See the Michigan Judicial Institute’s Child Protective Proceedings Benchbook, Chapter 19, for a thorough discussion of the ICWA and of jurisdiction over proceedings involving Indian children.

54. Under the ICWA, an “Indian child” is “any unmarried person who is under age 18 and is either (a) a member of an Indian tribe, or (b) is [sic] eligible for membership in an Indian tribe and is the biological child of a member of an Indian tribe.” 25 USC 1903(4); see also MCL 712B.3(k); MCR 3.002(12), which contain substantially similar language except that they do not require the child to be the biological child of a tribal member. Rather, the child must be eligible for membership “as determined by that Indian tribe.”

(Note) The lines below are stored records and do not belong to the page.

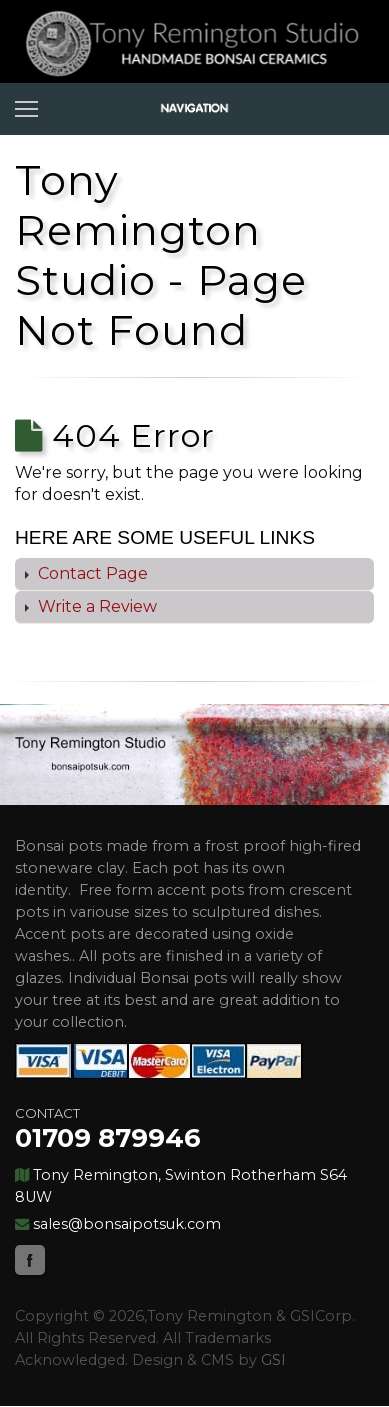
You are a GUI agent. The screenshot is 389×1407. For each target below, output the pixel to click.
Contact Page (91, 573)
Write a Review (95, 606)
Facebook (30, 1260)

55. The ICWA and the MIFPA apply whenever an Indian child is the subject of a child custody proceeding. See 25 USC 1903(1); MCL 712B.3(b); 25 CFR 23.2; 25 CFR 23.103(a). In Michigan, the term “child custody proceeding” includes situations where “[a]n Indian child is charged with a status offense[,]” MCL 712B.3(v), and “[a]ny action removing an Indian child from his or her parent or Indian custodian, and where the parent or Indian custodian cannot have the Indian child returned upon demand but parental rights have not been terminated, for temporary placement in” an institution or elsewhere, MCL 712B.3(b)(i).” See also 25 CFR 103(a)(1)(iii) and 25 CFR 23.2, the corresponding ICWA regulations.

56. Under the MIFPA, “‘Indian child’ means an unmarried person who is under the age of 18 and is either . . . (i) [a] member of an Indian tribe[ or] (ii) [e]ligible for membership in an Indian tribe as determined by that Indian tribe.” MCL 712B.3(k); see also MCR 3.002(12). Unlike the definition of “‘Indian child’” in the ICWA, 25 USC 1903(4), there is no requirement that a child who is not a member of an Indian tribe be “the biological child of a member of an Indian tribe[]” in order to qualify as an “‘Indian child’” under the MIFPA or MCR 3.002(12).

57. The MIFPA and the Michigan Court Rules refer to the “wayward minor” provisions of MCL 712A.2(d) as “status offenses.” See MCL 712B.3(b)(v); MCR 3.903(F); MCR 3.905(B); MCR 3.905(C); MCR 3.935(B)(5). See Section 2.3 for additional discussion of jurisdiction over status offenders, including wayward minors.